Another example – Rebecca Skloot’s Henrietta Lacks. It’s an amazing book, but it’s not A Brief History of Time – no stats, space travel or difficult technical concepts. It’s about a woman dying and her family. There’s lots of emotion and, well, girly stuff. It just happens to be about a science subject. It’s easy to imagine someone going “Well, that’s not a science book – it’s a biography or a history book”.
There’s another reason why women’s writing doesn’t look as much like ‘science writing’. Most science and technology magazines are aimed at blokes because most of their readers are blokes (I can provide reader profiles – it’s true – but do the male readers or the male-focused articles come first?). Take this technology magazine, Stuff – what a visually-striking example! Among the ‘stuff’ on the front cover is a scantily-clad woman. Stuff is not aimed at a female audience. And because most mainstream science and technology writing is aimed at guys, writing by guys for guys becomes what people expect good science writing to look like.

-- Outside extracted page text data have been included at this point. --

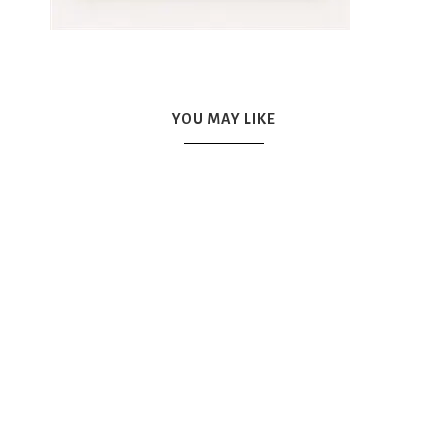
YOU MAY LIKE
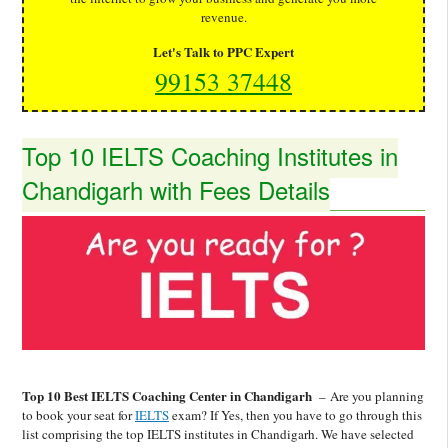
revenue.
Let's Talk to PPC Expert
99153 37448
Top 10 IELTS Coaching Institutes in
Chandigarh with Fees Details
Top 10 Best IELTS Coaching Center in Chandigarh
–
Are you planning
to book your seat for
IELTS
exam? If Yes, then you have to go through this
list comprising the top IELTS institutes in Chandigarh. We have selected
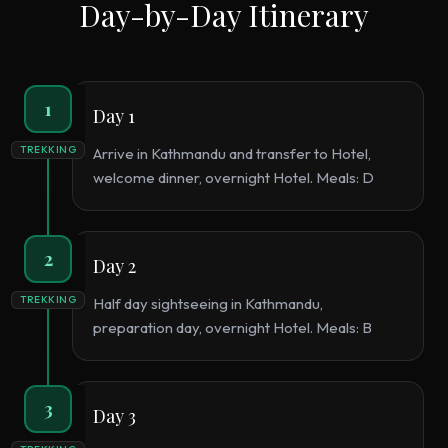
Day-by-Day Itinerary
1
Day 1
TREKKING
Arrive in Kathmandu and transfer to Hotel,
welcome dinner, overnight Hotel. Meals: D
2
Day 2
TREKKING
Half day sightseeing in Kathmandu,
preparation day, overnight Hotel. Meals: B
3
Day 3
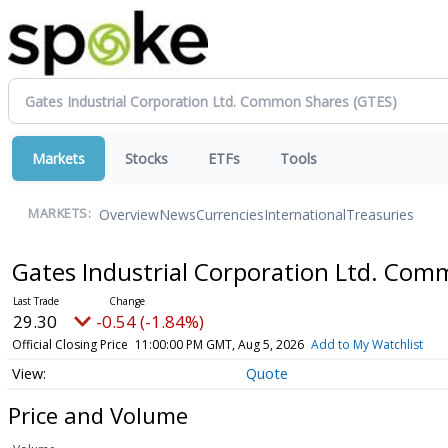
Markets
Stocks
ETFs
Tools
Overview
News
Currencies
International
Treasuries
MARKETS:
Gates Industrial Corporation Ltd. Co
29.30
-0.54 (-1.84%)
Official Closing Price
11:00:00 PM GMT, Aug 5, 2026
Add to My Watchlist
Quote
Price and Volume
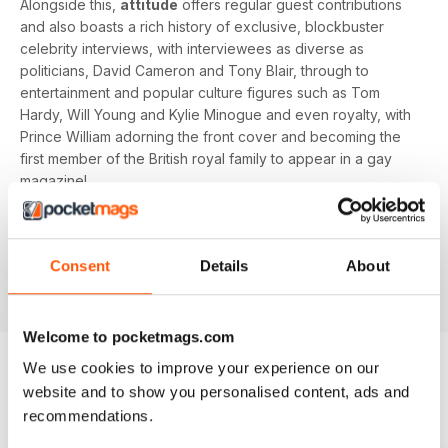
Alongside this,
attitude
offers regular guest contributions
and also boasts a rich history of exclusive, blockbuster
celebrity interviews, with interviewees as diverse as
politicians, David Cameron and Tony Blair, through to
entertainment and popular culture figures such as Tom
Hardy, Will Young and Kylie Minogue and even royalty, with
Prince William adorning the front cover and becoming the
first member of the British royal family to appear in a gay
magazine!
Keep yourself up-to-date with the latest, pressing LGBT+
news and stories from across the world with a bi-monthly
Consent
Details
About
digital version of
attitude
magazine - download the latest
magazine to your device and enjoy immediately today!
Welcome to pocketmags.com
We use cookies to improve your experience on our
website and to show you personalised content, ads and
BACK ISSUES
View All
recommendations.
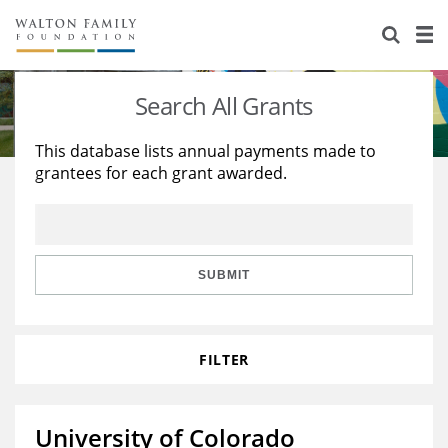
About Us
Staff
Stories
Search All Grants
Newsroom
Our Work
This database lists annual payments made to
grantees for each grant awarded.
Reports & Financials
Education
Learning
Contact Us
Environment
Knowledge Center
Grants
Home Region
Flashcards
Resources for Grantees
Careers
SUBMIT
Grants Database
Opportunity Survey 2026
FILTER
Design Excellence
University of Colorado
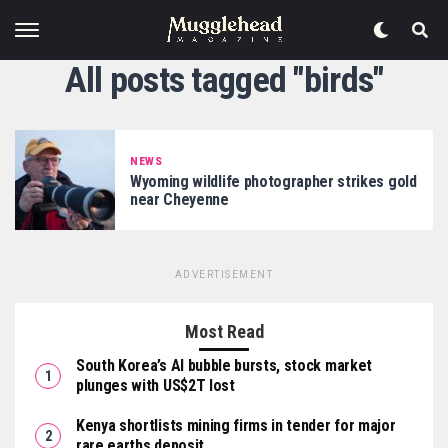
All posts tagged "birds"
NEWS
Wyoming wildlife photographer strikes gold
near Cheyenne
ADVERTISEMENT
Most Read
South Korea’s AI bubble bursts, stock market
plunges with US$2T lost
Kenya shortlists mining firms in tender for major
rare earths deposit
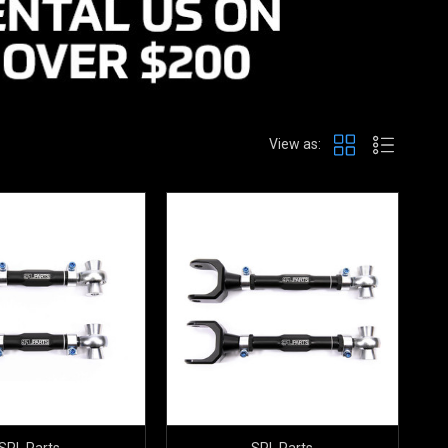
View as:
SPL Parts
SPL Parts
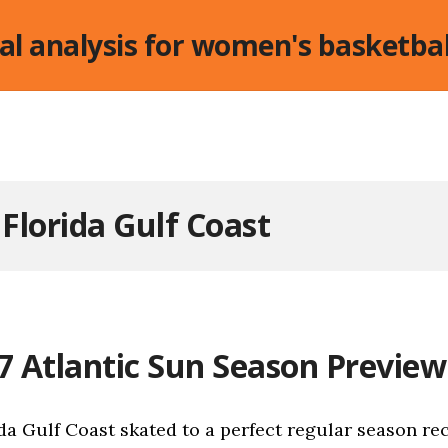
cal analysis for women's basketbal
:
Florida Gulf Coast
7 Atlantic Sun Season Preview
da Gulf Coast skated to a perfect regular season rec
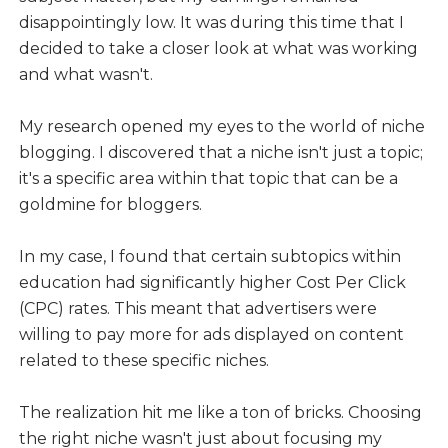
disappointingly low. It was during this time that I
decided to take a closer look at what was working
and what wasn't.
My research opened my eyes to the world of niche
blogging. I discovered that a niche isn't just a topic;
it's a specific area within that topic that can be a
goldmine for bloggers.
In my case, I found that certain subtopics within
education had significantly higher Cost Per Click
(CPC) rates. This meant that advertisers were
willing to pay more for ads displayed on content
related to these specific niches.
The realization hit me like a ton of bricks. Choosing
the right niche wasn't just about focusing my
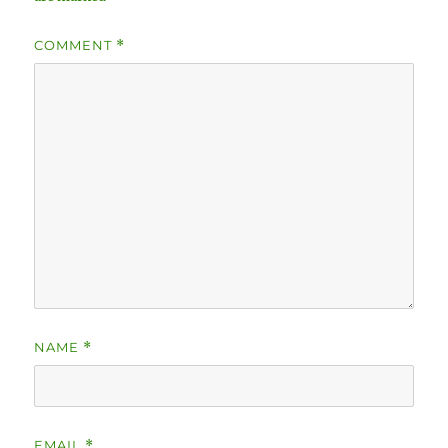
COMMENT
*
NAME
*
EMAIL
*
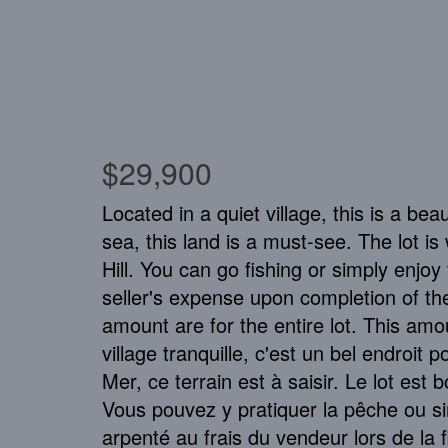
$29,900
Located in a quiet village, this is a be
sea, this land is a must-see. The lot is
Hill. You can go fishing or simply enjo
seller's expense upon completion of t
amount are for the entire lot. This amou
village tranquille, c'est un bel endroit
Mer, ce terrain est à saisir. Le lot est 
Vous pouvez y pratiquer la pêche ou sim
arpenté au frais du vendeur lors de la f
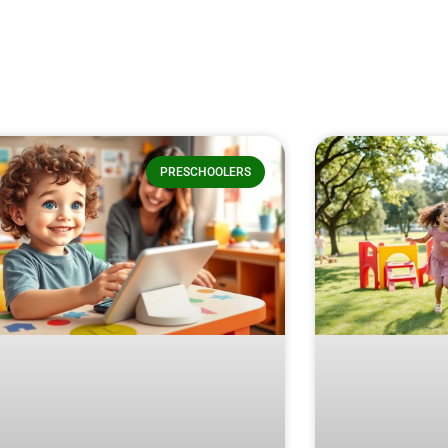
PRESCHOOLERS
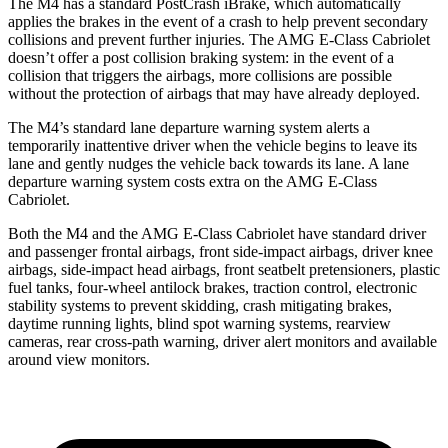
The M4 has a standard PostCrash iBrake, which automatically
applies the brakes in the event of a crash to help prevent secondary
collisions and prevent further injuries. The
AMG E-Class Cabriolet
doesn’t offer a post collision braking system: in the event of a
col
lision that triggers the airbags, more collisions are possible
without the protection of airbags that may have already deployed.
The M4’s standard lane departure warning system alerts a
temporarily inattentive driver when the vehicle begins to leave its
lane and gently nudges the vehicle back towards its lane. A lane
departure warning system costs extra on the
AMG E-Class
Cabriolet.
Both the M4 and the
AMG E-Class Cabriolet
have standard driver
and passenger frontal airbags, front side-impact airb
ags, driver knee
airbags, side-impact head airbags, front seatbelt pretensioners, plastic
fuel tanks, four-wheel antilock brakes, traction control, electronic
stability systems to prevent skidding, crash mitigating brakes,
daytime running lights, blind spot warning systems, rearview
cameras, rear cross-path warning, driver alert monitors and available
around view monitors.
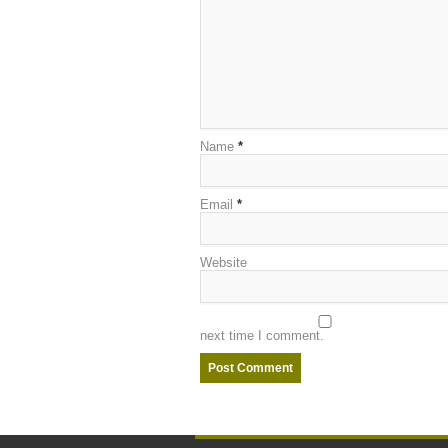
Name
*
Email
*
Website
next time I comment.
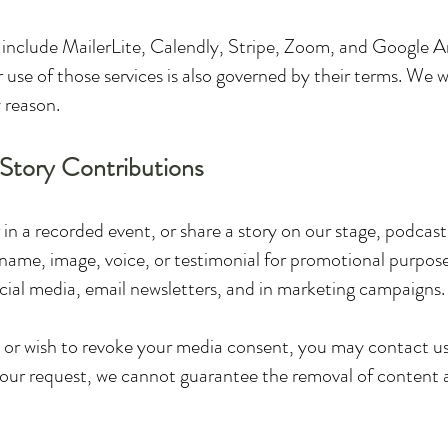
nclude MailerLite, Calendly, Stripe, Zoom, and Google Ana
 use of those services is also governed by their terms. We wil
y reason.
 Story Contributions
 in a recorded event, or share a story on our stage, podcast
name, image, voice, or testimonial for promotional purpose
cial media, email newsletters, and in marketing campaigns.
or wish to revoke your media consent, you may contact us 
our request, we cannot guarantee the removal of content a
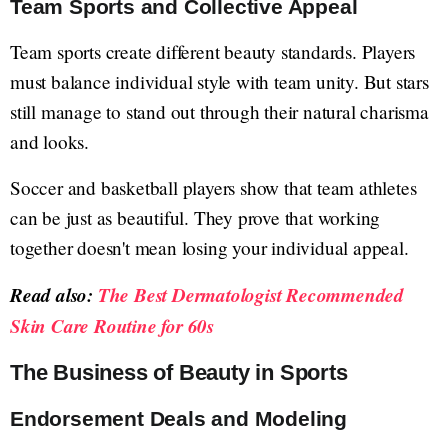
Team Sports and Collective Appeal
Team sports create different beauty standards. Players
must balance individual style with team unity. But stars
still manage to stand out through their natural charisma
and looks.
Soccer and basketball players show that team athletes
can be just as beautiful. They prove that working
together doesn't mean losing your individual appeal.
Read also:
The Best Dermatologist Recommended
Skin Care Routine for 60s
The Business of Beauty in Sports
Endorsement Deals and Modeling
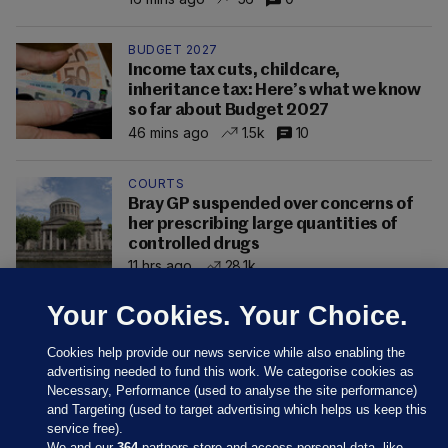
BUDGET 2027
Income tax cuts, childcare,
inheritance tax: Here’s what we know
so far about Budget 2027
46 mins ago
1.5k
10
COURTS
Bray GP suspended over concerns of
her prescribing large quantities of
controlled drugs
11 hrs ago
28.1k
Your Cookies. Your Choice.
Cookies help provide our news service while also enabling the
advertising needed to fund this work. We categorise cookies as
Necessary, Performance (used to analyse the site performance)
and Targeting (used to target advertising which helps us keep this
service free).
We and our
364
partners store and access personal data, like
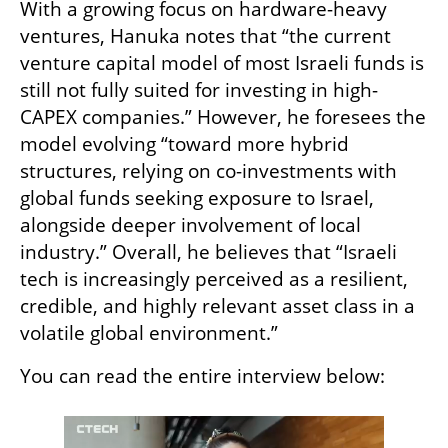
With a growing focus on hardware-heavy 
ventures, Hanuka notes that “the current 
venture capital model of most Israeli funds is 
still not fully suited for investing in high-
CAPEX companies.” However, he foresees the 
model evolving “toward more hybrid 
structures, relying on co-investments with 
global funds seeking exposure to Israel, 
alongside deeper involvement of local 
industry.” Overall, he believes that “Israeli 
tech is increasingly perceived as a resilient, 
credible, and highly relevant asset class in a 
volatile global environment.”
You can read the entire interview below:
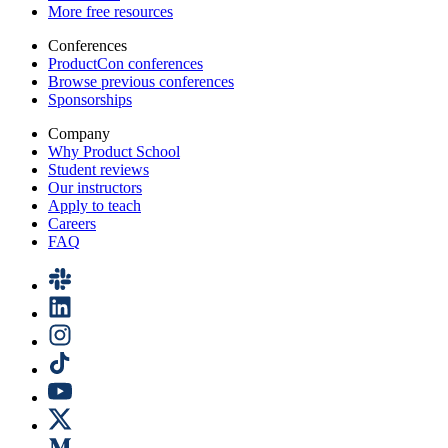
More free resources
Conferences
ProductCon conferences
Browse previous conferences
Sponsorships
Company
Why Product School
Student reviews
Our instructors
Apply to teach
Careers
FAQ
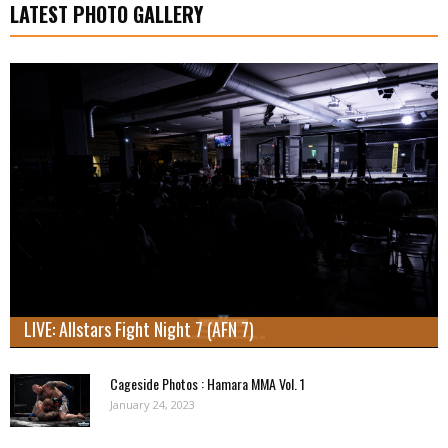
LATEST PHOTO GALLERY
LIVE: Allstars Fight Night 7 (AFN 7)
Cageside Photos : Hamara MMA Vol. 1
January 24, 2023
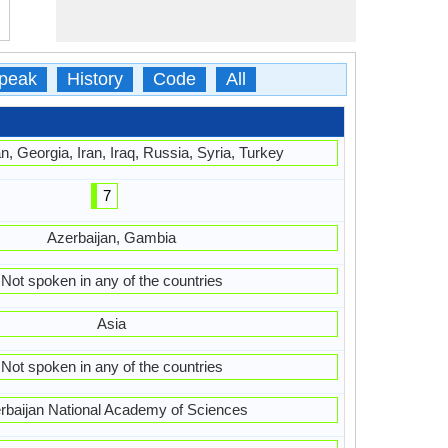
peak
History
Code
All
n, Georgia, Iran, Iraq, Russia, Syria, Turkey
7
Azerbaijan, Gambia
Not spoken in any of the countries
Asia
Not spoken in any of the countries
rbaijan National Academy of Sciences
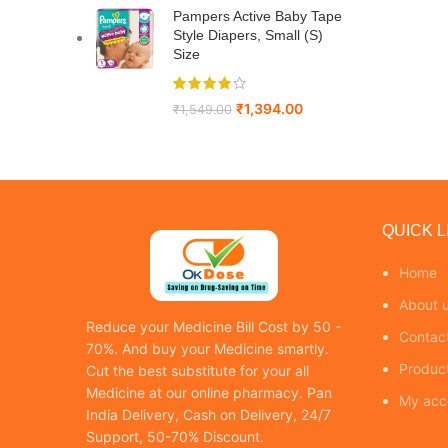
Pampers Active Baby Tape
Style Diapers, Small (S)
Size
₹
1,394.00
₹
1,549.00
QUICK L
Home
About 
Reduce your Medicine Bill Cost by 50 -
Contac
70%. And buy your Medicine smartly.
Produc
Cut the best substitute for your all
Medicine at our online pharmacy. Pan
My acc
India Delivery, Cash on Delivery, 24/7
Support, 50-70% Discount.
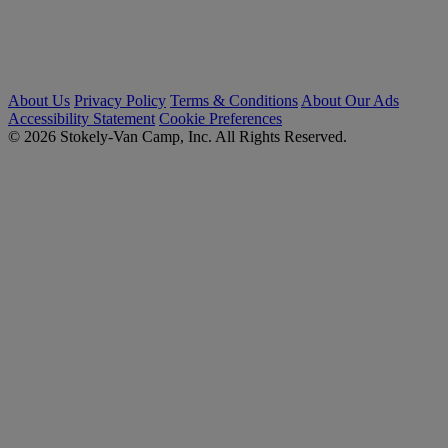
About Us
Privacy Policy
Terms & Conditions
About Our Ads
Accessibility Statement
Cookie Preferences
© 2026 Stokely-Van Camp, Inc. All Rights Reserved.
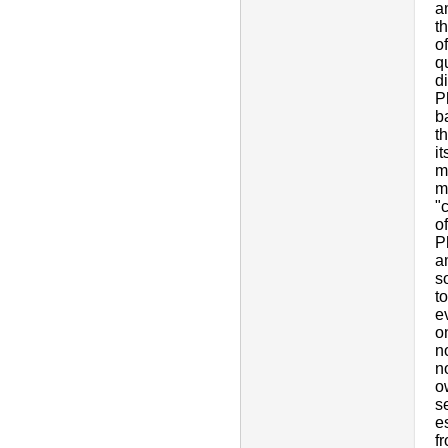
a
th
o
q
d
P
b
t
i
m
m
"c
o
P
a
s
t
e
o
n
n
o
s
e
f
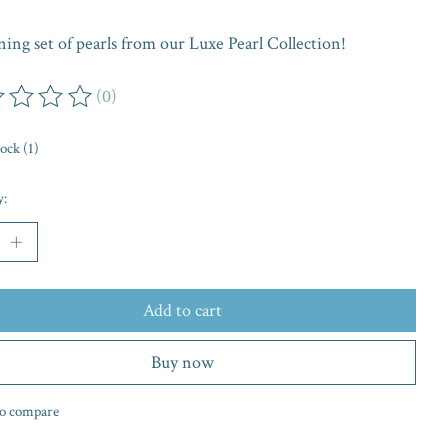
ing set of pearls from our Luxe Pearl Collection!
(0)
ing of this product is
0
out of 5
tock (1)
y:
Add to cart
Buy now
o compare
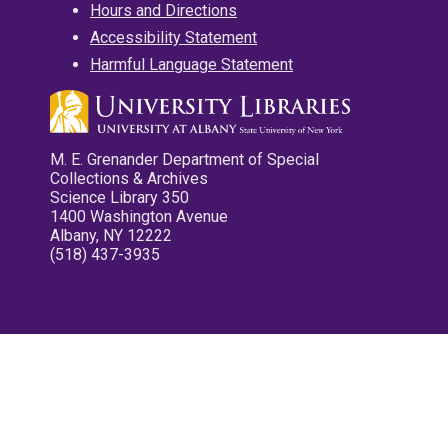
Hours and Directions
Accessibility Statement
Harmful Language Statement
M. E. Grenander Department of Special
Collections & Archives
Science Library 350
1400 Washington Avenue
Albany, NY 12222
(518) 437-3935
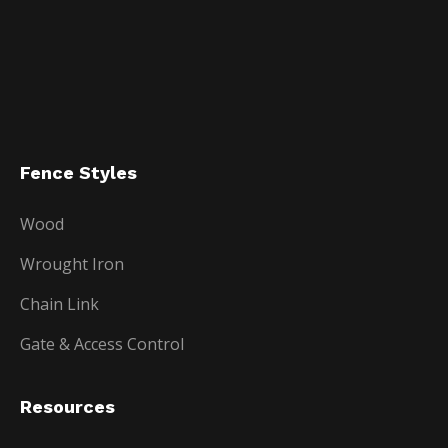
Fence Styles
Wood
Wrought Iron
Chain Link
Gate & Access Control
Resources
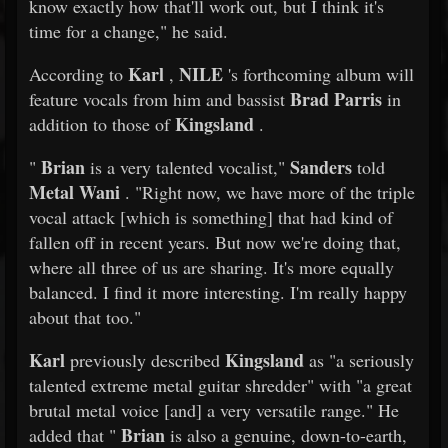
know exactly how that'll work out, but I think it's
time for a change," he said.
Karl
NILE
According to
,
's forthcoming album will
Brad Parris
feature vocals from him and bassist
in
Kingsland
addition to those of
.
Brian
Sanders
"
is a very talented vocalist,"
told
Metal Wani
. "Right now, we have more of the triple
vocal attack [which is something] that had kind of
fallen off in recent years. But now we're doing that,
where all three of us are sharing. It's more equally
balanced. I find it more interesting. I'm really happy
about that too."
Karl
Kingsland
previously described
as "a seriously
talented extreme metal guitar shredder" with "a great
brutal metal voice [and] a very versatile range." He
Brian
added that "
is also a genuine, down-to-earth,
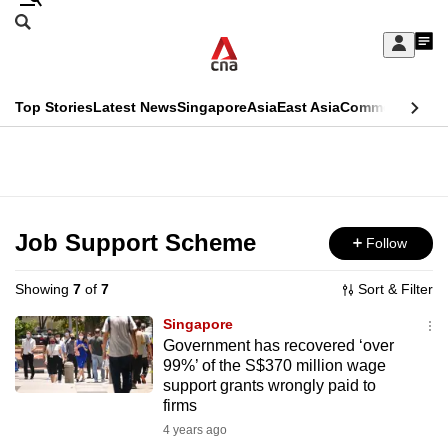
Skip
Search
to
Edition Menu
CNAR
My
main
Feed
Sign
Search
In
content
This
Top Stories
Latest News
Singapore
Asia
East Asia
Commentary
Ins
menu
CNAR
browser
Primary
CNAR
ADVERTISEMENT
is
Menu
Secondary
no
Menu
Job Support Scheme
Follow
longer
supported
Showing
7
of
7
Sort & Filter
Singapore
We
Government has recovered ‘over
99%’ of the S$370 million wage
know
support grants wrongly paid to
it's
firms
a
4 years ago
hassle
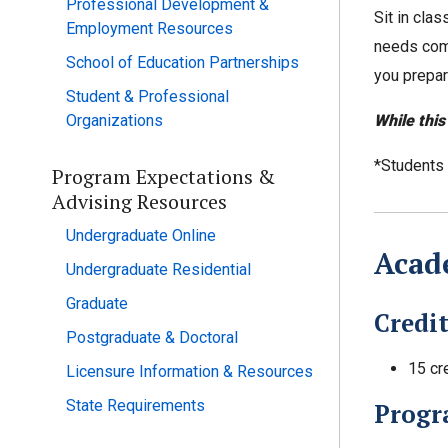
Professional Development &
Sit in cla
Employment Resources
needs comm
School of Education Partnerships
you prepar
Student & Professional
While this
Organizations
*Students w
Program Expectations &
Advising Resources
Undergraduate Online
Acade
Undergraduate Residential
Graduate
Credi
Postgraduate & Doctoral
15 cr
Licensure Information & Resources
State Requirements
Progr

Unfortunately, women don’t think this way. Don’t believe me? Don’t scientific advances can be gendered? Well, here’s an example – this wonderful shimmery material produced by scientists at the University of Cambridge. I’ve seen this stuff in action – it’s brilliant. It looks like silly putty, but it changes colour with temperature and as you move. My first thought was “gimme a swimsuit like this – I’d shimmer and ripple like a tropical fish”. I wanted to write an article about being able to pop into Topshop and buy a technicolour bikini.
Then I realised I couldn’t write for a science magazine about the joy of multicoloured swimsuits because the average reader is a bloke. I’d have to write about security features on plastic cards (yawn) or some other non-gendered activity. If I wanted to write about the science of fashion, I’d have to write for a magazine that didn’t have a average reader who was male and aged 30 – 45. This wouldn’t be a typical science magazine – it’d be Vogue. But would I get kudos as a science writer if I was writing about scientific discoveries for Vogue? I think not.